Six weeks prior to subsequent Annual Meetings the Board shall determine the number of Directors to be elected by the Class A Members at the next Annual Meeting so that the number of elected director seats shall be equivalent to one seat for each seventy (70) Class A votes outstanding and entitled to be voted as of sixty (60) days prior to the Annual Meeting date, but in no event shall the number of elected director seats be less than two or more than five so long as the Class B membership exists, unless the Association has fewer than ten (10) Members, in which case there shall be no elected Directors, as provided above. The remainder of the Directors shall be appointed by the Class B Member.
2. Method of Nomination. Candidates for election to the Board shall file a petition of candidacy, signed by not less than ten (10) Members, with the Elections Committee at least four (4) weeks before the Annual Meeting. The Elections Committee shall mail or otherwise provide to all Members a ballot containing the names of all bona fide candidates for elective seats who have so filed not less than ten (10) days before the Annual Meeting.

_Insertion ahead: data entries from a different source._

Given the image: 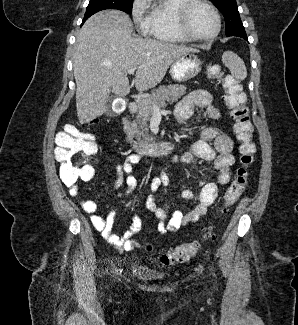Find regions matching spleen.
Instances as JSON below:
<instances>
[{
  "mask_svg": "<svg viewBox=\"0 0 298 325\" xmlns=\"http://www.w3.org/2000/svg\"><path fill=\"white\" fill-rule=\"evenodd\" d=\"M222 62H224L225 66L229 68L232 76L235 78H239V80H244L247 76V68L245 66L244 60L236 54V52H232V50H225L222 54Z\"/></svg>",
  "mask_w": 298,
  "mask_h": 325,
  "instance_id": "1",
  "label": "spleen"
}]
</instances>
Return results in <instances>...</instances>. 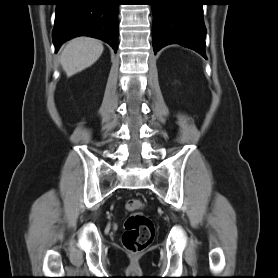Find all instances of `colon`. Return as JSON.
Listing matches in <instances>:
<instances>
[{
  "label": "colon",
  "instance_id": "obj_1",
  "mask_svg": "<svg viewBox=\"0 0 278 278\" xmlns=\"http://www.w3.org/2000/svg\"><path fill=\"white\" fill-rule=\"evenodd\" d=\"M144 206L142 200L129 199L126 208L132 214L126 219L122 242L131 253H139L148 247L154 238V225L145 215L138 213Z\"/></svg>",
  "mask_w": 278,
  "mask_h": 278
}]
</instances>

3. Method of Election. Election shall be by secret written ballot or proxy at the Annual Meeting or by ballot or proxy delivered to the Chairman of the Elections Committee prior to the start of the Annual Meeting. The Members may cast, in respect to each vacancy, as many votes as they are entitled to exercise under the provisions of the Articles of Incorporation. Cumulative voting is not permitted. Those persons receiving the largest number of votes shall be elected.
ARTICLE VIII. AUTHORIZED INDEBTEDNESS
The highest amount of indebtedness, direct or indirect, which this Association may incur at any one time, shall not exceed one hundred fifty percent (150%) of its income for the previous fiscal year, provided that additional amounts may be authorized by the assent of the Class B Member, if any, and more than two-thirds (⅔) of the Class A membership.

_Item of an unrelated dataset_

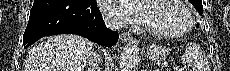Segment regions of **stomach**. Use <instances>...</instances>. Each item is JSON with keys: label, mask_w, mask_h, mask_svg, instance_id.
<instances>
[{"label": "stomach", "mask_w": 230, "mask_h": 71, "mask_svg": "<svg viewBox=\"0 0 230 71\" xmlns=\"http://www.w3.org/2000/svg\"><path fill=\"white\" fill-rule=\"evenodd\" d=\"M146 56L154 61H163L168 56V50L164 47L153 44L147 48Z\"/></svg>", "instance_id": "obj_1"}]
</instances>
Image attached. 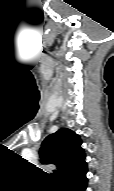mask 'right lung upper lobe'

ARTICLE IX. AUTHORITY TO MORTGAGE
Any mortgage by the Association of any property owned by the Association shall require the assent of the Class B Member, if any, and more than two-thirds (⅔) of the Class A membership.

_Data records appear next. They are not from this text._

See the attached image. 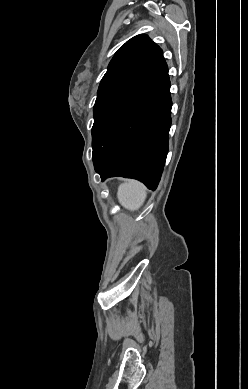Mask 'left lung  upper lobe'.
<instances>
[{
    "instance_id": "5c2ea615",
    "label": "left lung upper lobe",
    "mask_w": 248,
    "mask_h": 389,
    "mask_svg": "<svg viewBox=\"0 0 248 389\" xmlns=\"http://www.w3.org/2000/svg\"><path fill=\"white\" fill-rule=\"evenodd\" d=\"M161 48L147 35H137L123 44L109 63L93 108L94 120L116 97L130 87L160 56ZM105 140L92 133L93 151Z\"/></svg>"
}]
</instances>
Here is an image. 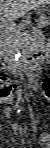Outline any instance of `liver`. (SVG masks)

ARTICLE X. AUTHORITY TO DEDICATE
The Association shall have the power to dedicate, sell or transfer all or any part of the real estate owned by the Association to any municipality, public agency, authority, or utility for such purposes and subject to such conditions as may be agreed to by the Members. No such dedication or transfer shall be effective unless and until it shall have the assent of the Class B Member, if any, and more than two-thirds (⅔) of the Class A members who are voting in person or by proxy at a meeting duly called for this purpose written notice of which shall be sent to all Members not less that twenty-five (25) days nor more than fifty (50) days in advance of the meeting, setting forth the purpose of the meeting. At such meeting, the presence of Members or proxies entitled to cast the Class B vote, if any, and sixty percent (60%) of all of the outstanding votes of the Association’s Class A membership shall constitute a quorum.
Additionally, no such dedication or transfer shall be effective unless an instrument, signed by the Class B Member, if any, and by Members entitled to cast more than two-thirds (⅔) of the votes of the Class A membership has been recorded, agreeing to such dedication or transfer, and unless a certificate of the Secretary of the Association also be recorded stating that written notice of the proposed action was sent to every Member not less than twenty-five (25) days in advance of such effective date of such dedication or transfer.
ARTICLE XI. REGISTERED OFFICE AND AGENT
The post office address of the initial registered office of the Association is 1640 Virginia National Bank Building, Norfolk, Virginia, 23510. The name of the city or county in which the initial registered office is located in the City of Norfolk, Virginia. The name of the Association’s initial registered agent is Francis N. Crenshaw, who is a resident of Virginia, a member of the Virginia State Bar and a Director of the Association, and whose business office is the same as the registered office.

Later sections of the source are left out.